WORK ORDER —
Word for word, return every record that follows.

EXTRACTED INFORMATION —
☆ ☆ ☆ ☆ ☆

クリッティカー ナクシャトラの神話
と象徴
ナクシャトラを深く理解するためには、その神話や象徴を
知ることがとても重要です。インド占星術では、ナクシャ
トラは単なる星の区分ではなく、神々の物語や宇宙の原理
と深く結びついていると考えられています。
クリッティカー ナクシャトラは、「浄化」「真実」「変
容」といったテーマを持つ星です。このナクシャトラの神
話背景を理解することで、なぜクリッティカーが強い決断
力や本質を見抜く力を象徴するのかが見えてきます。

☆ ☆ ☆ ☆ ☆

SOLUTION TO THIS TASK —
クリッティカー ナクシャトラの神話
と象徴
ナクシャトラを深く理解するためには、その神話や象徴を
知ることがとても重要です。インド占星術では、ナクシャ
トラは単なる星の区分ではなく、神々の物語や宇宙の原理
と深く結びついていると考えられています。
クリッティカー ナクシャトラは、「浄化」「真実」「変
容」といったテーマを持つ星です。このナクシャトラの神
話背景を理解することで、なぜクリッティカーが強い決断
力や本質を見抜く力を象徴するのかが見えてきます。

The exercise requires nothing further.